**Entries taken from a collection**
'''
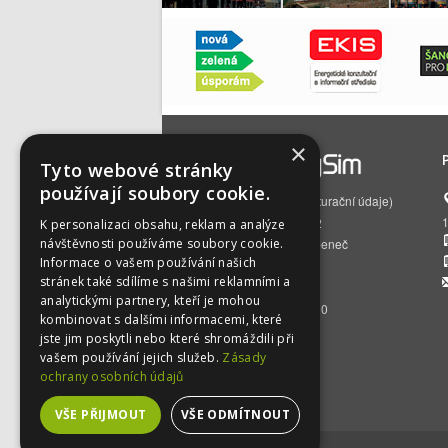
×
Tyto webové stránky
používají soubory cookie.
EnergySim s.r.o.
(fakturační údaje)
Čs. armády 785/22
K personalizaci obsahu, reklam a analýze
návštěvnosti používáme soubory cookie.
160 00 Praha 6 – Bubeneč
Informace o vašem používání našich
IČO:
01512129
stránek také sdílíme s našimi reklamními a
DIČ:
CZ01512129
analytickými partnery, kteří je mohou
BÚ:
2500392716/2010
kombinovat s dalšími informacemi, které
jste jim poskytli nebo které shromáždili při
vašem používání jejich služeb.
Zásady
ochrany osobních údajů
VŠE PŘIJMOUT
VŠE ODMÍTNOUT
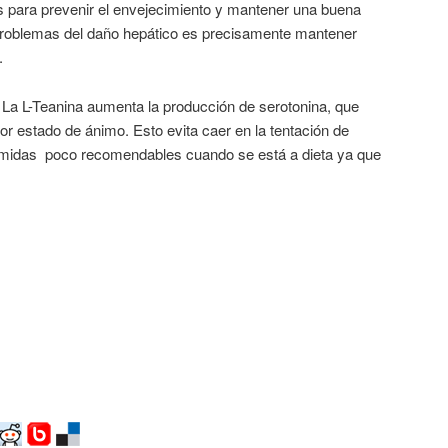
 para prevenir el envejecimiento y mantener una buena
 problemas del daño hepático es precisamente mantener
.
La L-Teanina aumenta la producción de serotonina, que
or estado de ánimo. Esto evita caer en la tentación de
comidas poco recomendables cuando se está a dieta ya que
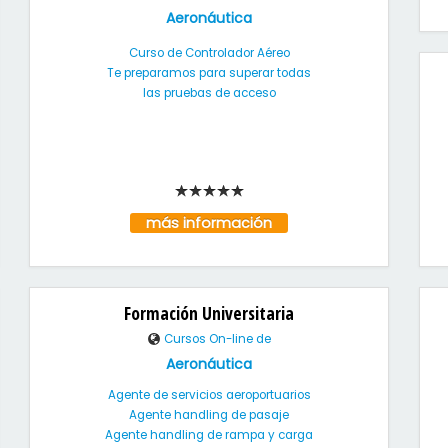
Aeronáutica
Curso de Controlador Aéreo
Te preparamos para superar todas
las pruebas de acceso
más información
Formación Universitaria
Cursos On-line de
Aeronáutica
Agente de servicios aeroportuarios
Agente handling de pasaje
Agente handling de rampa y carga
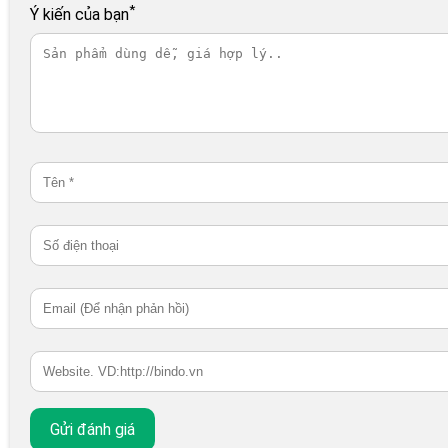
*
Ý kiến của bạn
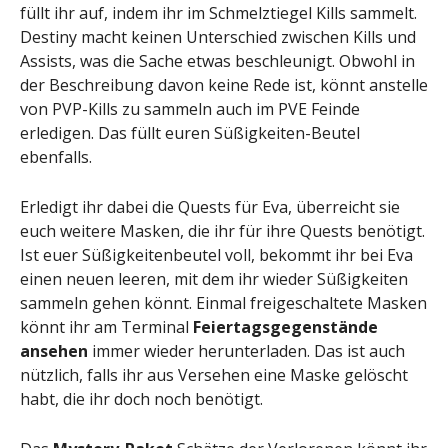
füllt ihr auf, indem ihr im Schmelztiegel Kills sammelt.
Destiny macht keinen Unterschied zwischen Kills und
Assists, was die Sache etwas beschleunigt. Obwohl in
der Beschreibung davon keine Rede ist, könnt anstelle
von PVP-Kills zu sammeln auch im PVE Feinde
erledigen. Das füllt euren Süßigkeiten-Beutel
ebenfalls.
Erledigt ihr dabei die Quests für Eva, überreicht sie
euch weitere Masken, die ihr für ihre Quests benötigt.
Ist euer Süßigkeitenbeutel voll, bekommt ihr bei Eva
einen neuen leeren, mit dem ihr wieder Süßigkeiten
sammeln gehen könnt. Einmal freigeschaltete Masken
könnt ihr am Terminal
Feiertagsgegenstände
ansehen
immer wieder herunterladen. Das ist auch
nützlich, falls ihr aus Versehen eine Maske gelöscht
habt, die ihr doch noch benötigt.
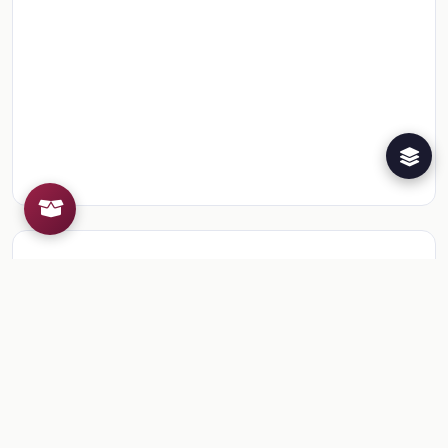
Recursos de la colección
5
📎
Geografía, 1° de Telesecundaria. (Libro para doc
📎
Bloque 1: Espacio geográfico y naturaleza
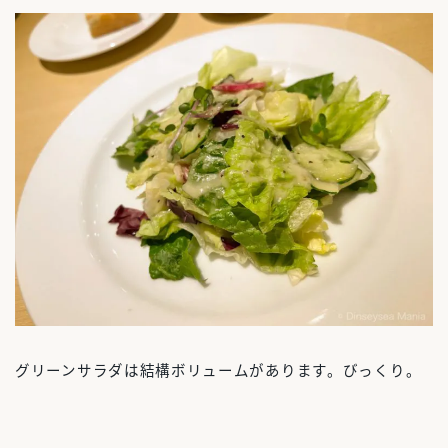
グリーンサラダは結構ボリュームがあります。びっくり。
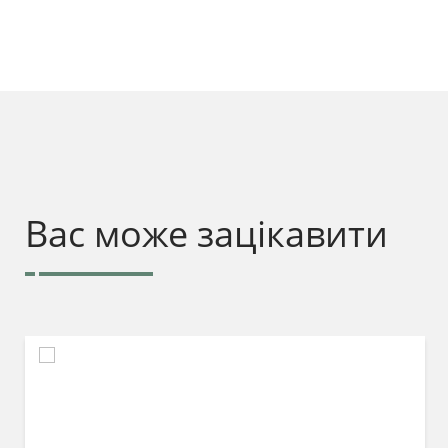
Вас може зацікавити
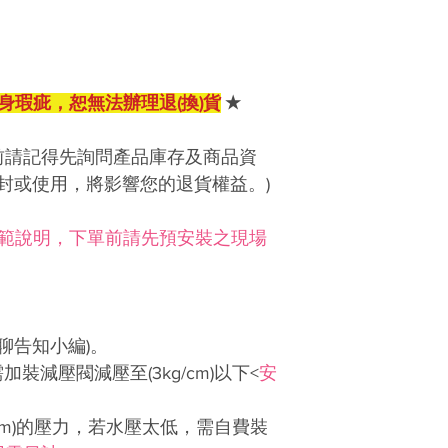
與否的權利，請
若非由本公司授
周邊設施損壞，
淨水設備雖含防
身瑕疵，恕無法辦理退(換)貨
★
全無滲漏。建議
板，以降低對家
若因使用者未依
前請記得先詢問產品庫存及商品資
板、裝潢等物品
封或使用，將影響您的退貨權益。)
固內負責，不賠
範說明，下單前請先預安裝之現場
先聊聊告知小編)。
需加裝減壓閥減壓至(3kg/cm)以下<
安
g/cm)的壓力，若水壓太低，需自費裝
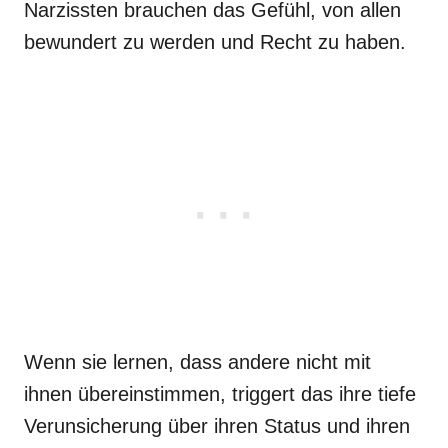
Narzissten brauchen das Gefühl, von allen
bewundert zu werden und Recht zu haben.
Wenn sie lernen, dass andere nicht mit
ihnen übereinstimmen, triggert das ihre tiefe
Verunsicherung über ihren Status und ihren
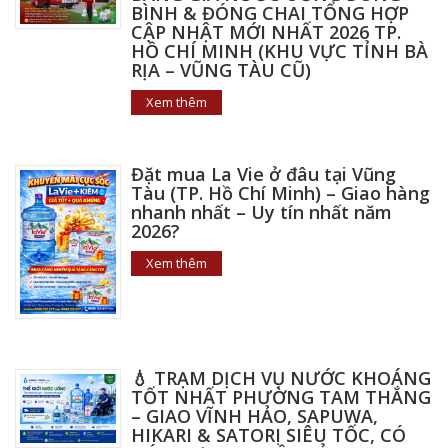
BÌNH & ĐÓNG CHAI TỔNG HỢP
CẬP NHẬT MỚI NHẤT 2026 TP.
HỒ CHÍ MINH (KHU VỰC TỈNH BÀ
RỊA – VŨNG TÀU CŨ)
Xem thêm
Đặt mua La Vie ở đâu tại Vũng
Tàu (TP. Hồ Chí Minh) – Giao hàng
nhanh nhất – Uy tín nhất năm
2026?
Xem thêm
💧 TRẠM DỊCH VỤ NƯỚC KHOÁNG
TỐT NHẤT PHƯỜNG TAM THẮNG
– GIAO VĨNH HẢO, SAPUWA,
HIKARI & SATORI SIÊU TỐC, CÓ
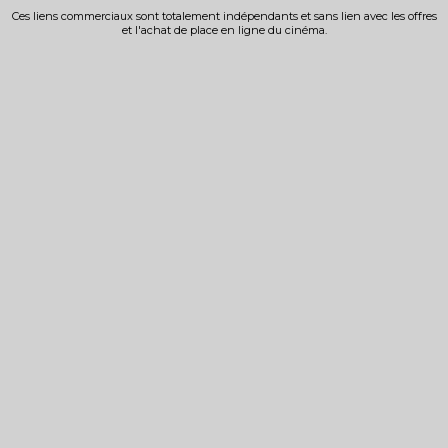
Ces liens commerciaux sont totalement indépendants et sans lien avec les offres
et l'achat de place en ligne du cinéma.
'''
**What needs to be done**
What is needed is every record above, returned exactly, with the pictures omitted.

**Result for this task**
×
Tyto webové stránky
používají soubory cookie.
EnergySim s.r.o.
(fakturační údaje)
Čs. armády 785/22
K personalizaci obsahu, reklam a analýze
návštěvnosti používáme soubory cookie.
160 00 Praha 6 – Bubeneč
Informace o vašem používání našich
IČO:
01512129
stránek také sdílíme s našimi reklamními a
DIČ:
CZ01512129
analytickými partnery, kteří je mohou
BÚ:
2500392716/2010
kombinovat s dalšími informacemi, které
jste jim poskytli nebo které shromáždili při
vašem používání jejich služeb.
Zásady
ochrany osobních údajů
VŠE PŘIJMOUT
VŠE ODMÍTNOUT
 para prevenir el envejecimiento y mantener una buena
 problemas del daño hepático es precisamente mantener
.
La L-Teanina aumenta la producción de serotonina, que
or estado de ánimo. Esto evita caer en la tentación de
comidas poco recomendables cuando se está a dieta ya que
Aeronáutica
Curso de Controlador Aéreo
Te preparamos para superar todas
las pruebas de acceso
más información
Formación Universitaria
Cursos On-line de
Aeronáutica
Agente de servicios aeroportuarios
Agente handling de pasaje
Agente handling de rampa y carga
*
Ý kiến của bạn
füllt ihr auf, indem ihr im Schmelztiegel Kills sammelt.
Destiny macht keinen Unterschied zwischen Kills und
Assists, was die Sache etwas beschleunigt. Obwohl in
der Beschreibung davon keine Rede ist, könnt anstelle
von PVP-Kills zu sammeln auch im PVE Feinde
erledigen. Das füllt euren Süßigkeiten-Beutel
ebenfalls.
Erledigt ihr dabei die Quests für Eva, überreicht sie
euch weitere Masken, die ihr für ihre Quests benötigt.
Ist euer Süßigkeitenbeutel voll, bekommt ihr bei Eva
einen neuen leeren, mit dem ihr wieder Süßigkeiten
sammeln gehen könnt. Einmal freigeschaltete Masken
könnt ihr am Terminal
Feiertagsgegenstände
ansehen
immer wieder herunterladen. Das ist auch
nützlich, falls ihr aus Versehen eine Maske gelöscht
habt, die ihr doch noch benötigt.
Recursos de la colección
5
📎
Geografía, 1° de Telesecundaria. (Libro para doc
📎
Bloque 1: Espacio geográfico y naturaleza
グリーンサラダは結構ボリュームがあります。びっくり。
Вас може зацікавити
與否的權利，請
若非由本公司授
周邊設施損壞，
淨水設備雖含防
身瑕疵，恕無法辦理退(換)貨
★
全無滲漏。建議
板，以降低對家
若因使用者未依
前請記得先詢問產品庫存及商品資
板、裝潢等物品
封或使用，將影響您的退貨權益。)
固內負責，不賠
範說明，下單前請先預安裝之現場
先聊聊告知小編)。
需加裝減壓閥減壓至(3kg/cm)以下<
安
g/cm)的壓力，若水壓太低，需自費裝
Narzissten brauchen das Gefühl, von allen
bewundert zu werden und Recht zu haben.
Wenn sie lernen, dass andere nicht mit
ihnen übereinstimmen, triggert das ihre tiefe
Verunsicherung über ihren Status und ihren
BÌNH & ĐÓNG CHAI TỔNG HỢP
CẬP NHẬT MỚI NHẤT 2026 TP.
HỒ CHÍ MINH (KHU VỰC TỈNH BÀ
RỊA – VŨNG TÀU CŨ)
Xem thêm
Đặt mua La Vie ở đâu tại Vũng
Tàu (TP. Hồ Chí Minh) – Giao hàng
nhanh nhất – Uy tín nhất năm
2026?
Xem thêm
💧 TRẠM DỊCH VỤ NƯỚC KHOÁNG
TỐT NHẤT PHƯỜNG TAM THẮNG
– GIAO VĨNH HẢO, SAPUWA,
HIKARI & SATORI SIÊU TỐC, CÓ
Ces liens commerciaux sont totalement indépendants et sans lien avec les offres
et l'achat de place en ligne du cinéma.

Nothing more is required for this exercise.